# flip top hoop house



## terri9630 (Jun 2, 2016)

I just watched an interesting video on building a hoop house thought some here might be interested.


----------



## Sentry18 (Aug 5, 2012)

I just came here because I did not know what a hoop house was. I thought maybe it involved basketball.


----------



## terri9630 (Jun 2, 2016)

Sentry18 said:


> I just came here because I did not know what a hoop house was. I thought maybe it involved basketball.


It's for gardening you silly boy.... I suppose you could TRY to grow basketballs but I have no idea where you'd find the seeds.


----------



## Sentry18 (Aug 5, 2012)

terri9630 said:


> It's for gardening you silly boy.... I suppose you could TRY to grow basketballs but I have no idea where you'd find the seeds.


Perhaps if I plant ping pong balls. 

Gardening is probably the biggest weakness in my skillset. Well that and my lack of desire to improve my gardening skills.


----------



## Pessimistic2 (Jan 26, 2017)

Hey, that's pretty neat....a mini-greenhouse!! Another idea for the BOL. Thanks, Terri!


----------



## terri9630 (Jun 2, 2016)

Pessimistic2 said:


> Hey, that's pretty neat....a mini-greenhouse!! Another idea for the BOL. Thanks, Terri!


Your welcome. We are going to have to have a green house up at our other place so I've been looking for ideas.


----------



## Danil54 (May 8, 2017)

We don't really have much need for a greenhouse in south tx, but this is an idea that I have been wanting to try or at least a version of in order to start seeds, like tomatoes, peppers & eggplants. When mom did her remodel of house I saved her old windows to hinge on a box type bed at an angle.


----------



## Meerkat (May 31, 2011)

Danil54 said:


> We don't really have much need for a greenhouse in south tx, but this is an idea that I have been wanting to try or at least a version of in order to start seeds, like tomatoes, peppers & eggplants.
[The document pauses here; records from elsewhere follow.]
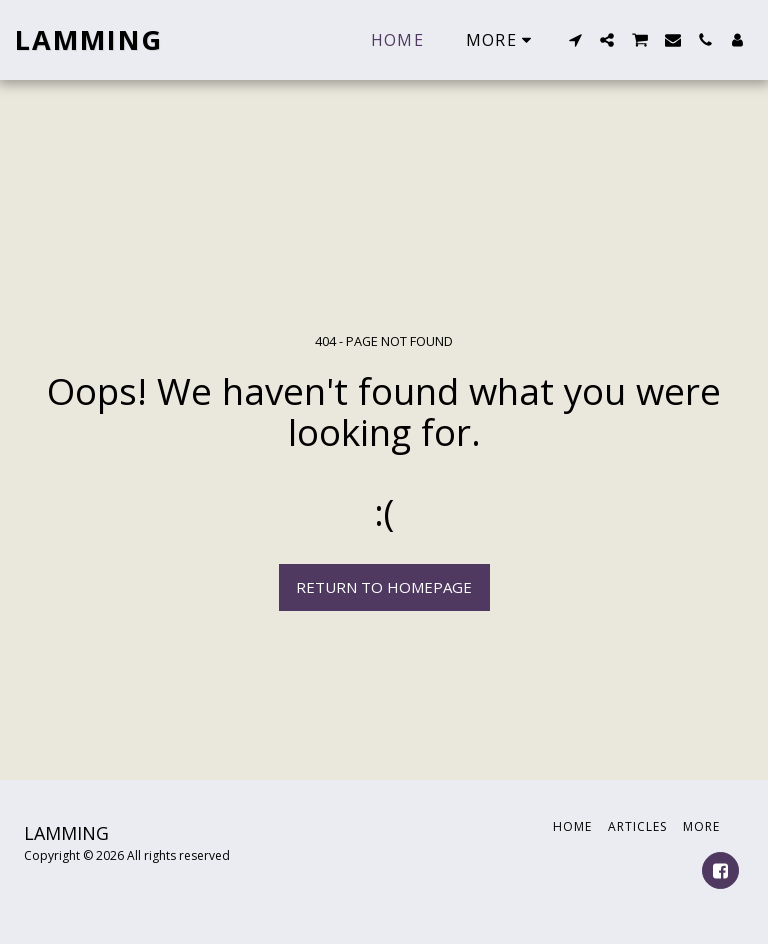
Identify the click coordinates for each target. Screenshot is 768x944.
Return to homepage (384, 587)
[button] (575, 40)
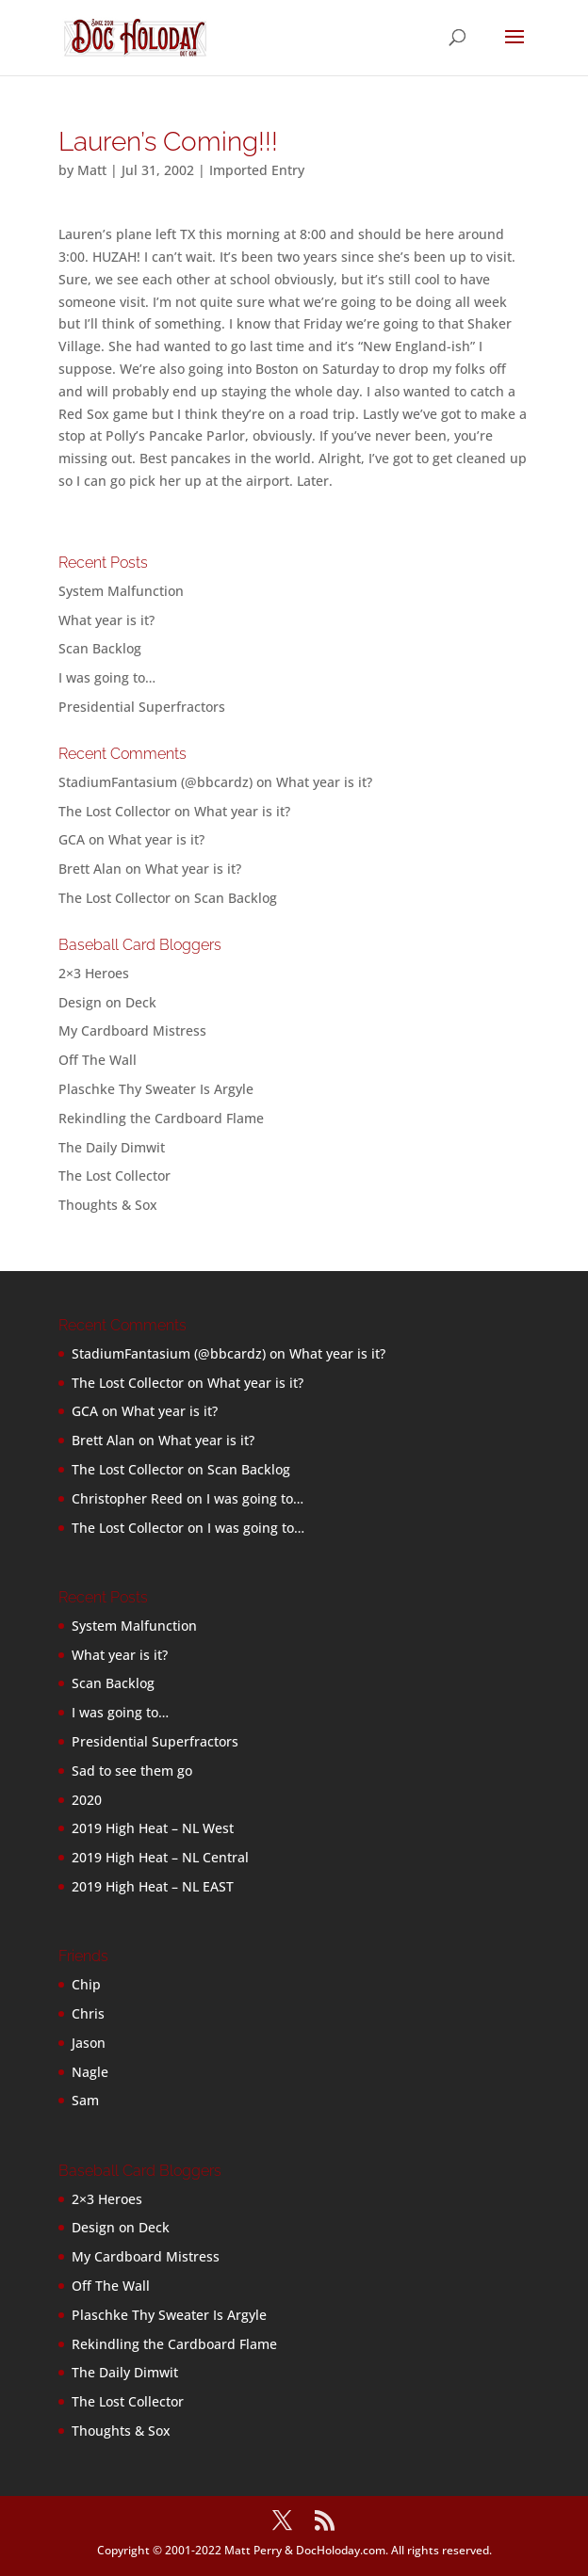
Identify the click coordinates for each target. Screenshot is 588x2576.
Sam (85, 2100)
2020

When mom did her remodel of house I saved her old windows to hinge on a box type bed at an angle.


 We are in Florida and we thought the same thing till we opened the first greenhouse and saw the frozen plants. Around January we get some pretty cold nights till mid to late April.:wave:


----------



## RedBeard (May 8, 2017)

I can't get the video to load but i have a bunch of hoop coops that i use for animals. They are made from tractor supply cattle panels. Also your vine veggies love hoop coops because they climb right up them and it makes picking your veggies very easy.


----------



## terri9630 (Jun 2, 2016)

Danil54 said:


> We don't really have much need for a greenhouse in south tx, but this is an idea that I have been wanting to try or at least a version of in order to start seeds, like tomatoes, peppers & eggplants. When mom did her remodel of house I saved her old windows to hinge on a box type bed at an angle.


We used to live south of Alice and had the same tomato plants for 3 years before it got cold enough to kill them.


----------



## Flight1630 (Jan 4, 2017)

Still looking for bacon seeds.


----------